→ EXERCISE DETAILS: In the data below, find the lines containing "pour" and say how many there are, nothing more.

(Stored data entries)
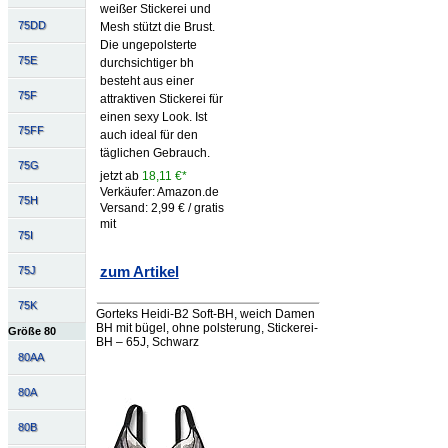
weißer Stickerei und
75DD
Mesh stützt die Brust.
Die ungepolsterte
75E
durchsichtiger bh
besteht aus einer
75F
attraktiven Stickerei für
einen sexy Look. Ist
75FF
auch ideal für den
täglichen Gebrauch.
75G
jetzt ab
18,11 €*
Verkäufer: Amazon.de
75H
Versand: 2,99 € / gratis
mit
75I
zum Artikel
75J
75K
Gorteks Heidi-B2 Soft-BH, weich Damen
BH mit bügel, ohne polsterung, Stickerei-
Größe 80
BH – 65J, Schwarz
80AA
80A
80B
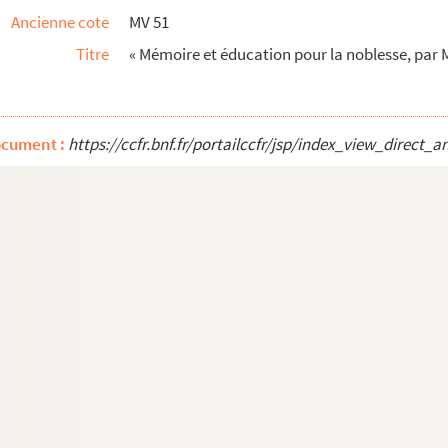
Ancienne cote
MV 51
 à un ministre, un embassadeur (
sic
), un généra...
Titre
« Mémoire et éducation pour la noblesse, par M
té Socratique. Divisé en trois parties »
ies des Pays-Bas font dans les divers endroits d...
ocument :
https://ccfr.bnf.fr/portailccfr/jsp/index_view_dire
 Nantes à la chambre du Conseil de comerce (
sic
), ...
 la pêche des Hollandois et des Anglois ; pour s...
ance solide et générale dans la Compagnie des Ind...
ic
), aux fins d'épargner la moitié de la depen...
les que procureroit par chaque année au profit du...
o
 royale des sciences, relativement : 1
à une n...
r
u corps humain, par M
Le Cat »
ainvilliers »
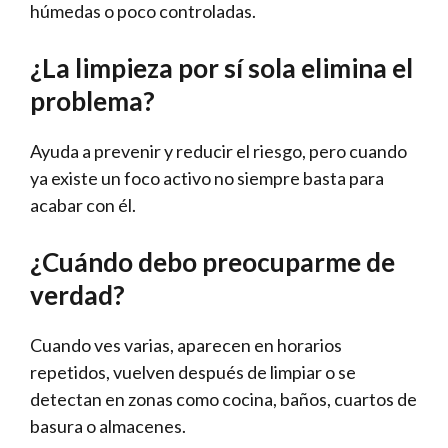
húmedas o poco controladas.
¿La limpieza por sí sola elimina el
problema?
Ayuda a prevenir y reducir el riesgo, pero cuando
ya existe un foco activo no siempre basta para
acabar con él.
¿Cuándo debo preocuparme de
verdad?
Cuando ves varias, aparecen en horarios
repetidos, vuelven después de limpiar o se
detectan en zonas como cocina, baños, cuartos de
basura o almacenes.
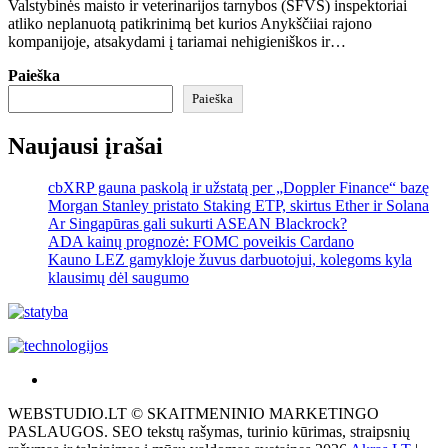
Valstybinės maisto ir veterinarijos tarnybos (SFVS) inspektoriai
atliko neplanuotą patikrinimą bet kurios Anykščiiai rajono
kompanijoje, atsakydami į tariamai nehigieniškos ir…
Paieška
Paieška
Naujausi įrašai
cbXRP gauna paskolą ir užstatą per „Doppler Finance“ bazę
Morgan Stanley pristato Staking ETP, skirtus Ether ir Solana
Ar Singapūras gali sukurti ASEAN Blackrock?
ADA kainų prognozė: FOMC poveikis Cardano
Kauno LEZ gamykloje žuvus darbuotojui, kolegoms kyla
klausimų dėl saugumo
Akras
–
WEBSTUDIO.LT © SKAITMENINIO MARKETINGO
tai
PASLAUGOS. SEO tekstų rašymas, turinio kūrimas, straipsnių
žemės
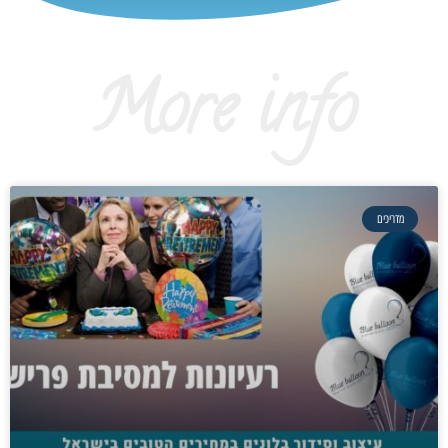
More info
מדריכים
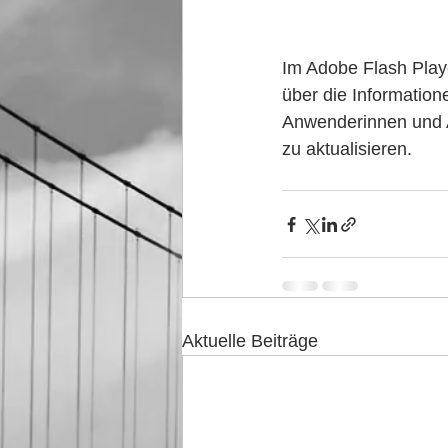
Im Adobe Flash Player
über die Informatio
Anwenderinnen und A
zu aktualisieren.
Aktuelle Beiträge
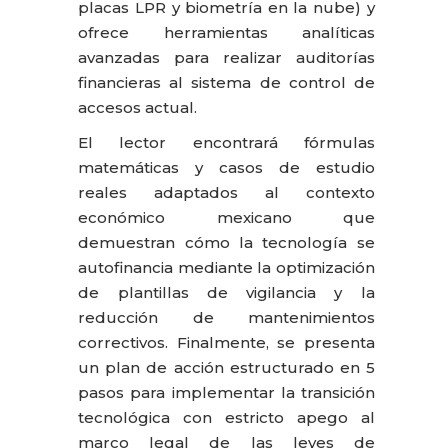
placas LPR y biometría en la nube) y
ofrece herramientas analíticas
avanzadas para realizar auditorías
financieras al sistema de control de
accesos actual.
El lector encontrará fórmulas
matemáticas y casos de estudio
reales adaptados al contexto
económico mexicano que
demuestran cómo la tecnología se
autofinancia mediante la optimización
de plantillas de vigilancia y la
reducción de mantenimientos
correctivos. Finalmente, se presenta
un plan de acción estructurado en 5
pasos para implementar la transición
tecnológica con estricto apego al
marco legal de las leyes de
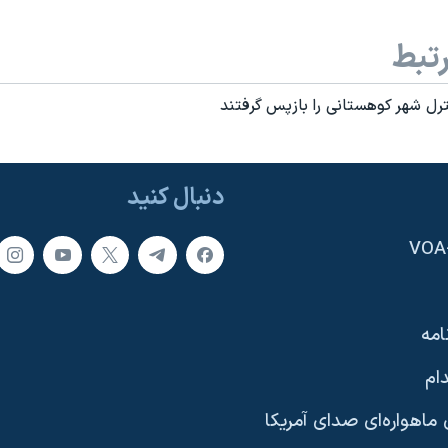
تبط
رل شهر کوهستانی را بازپس گرفتند
دنبال کنید
امه
ام
ماهواره‌ای صدای آمریکا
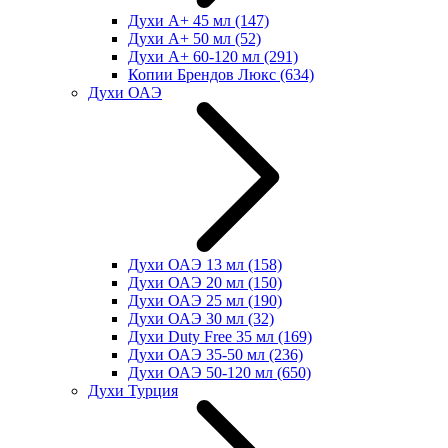
Духи А+ 45 мл
(147)
Духи А+ 50 мл
(52)
Духи А+ 60-120 мл
(291)
Копии Брендов Люкс
(634)
Духи ОАЭ
Духи ОАЭ 13 мл
(158)
Духи ОАЭ 20 мл
(150)
Духи ОАЭ 25 мл
(190)
Духи ОАЭ 30 мл
(32)
Духи Duty Free 35 мл
(169)
Духи ОАЭ 35-50 мл
(236)
Духи ОАЭ 50-120 мл
(650)
Духи Турция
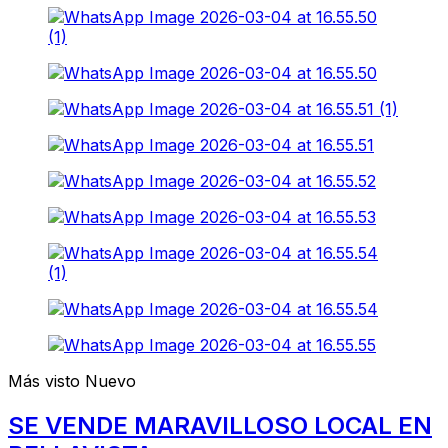
Más visto
Nuevo
SE VENDE MARAVILLOSO LOCAL EN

→ EXERCISE OUTPUT: 2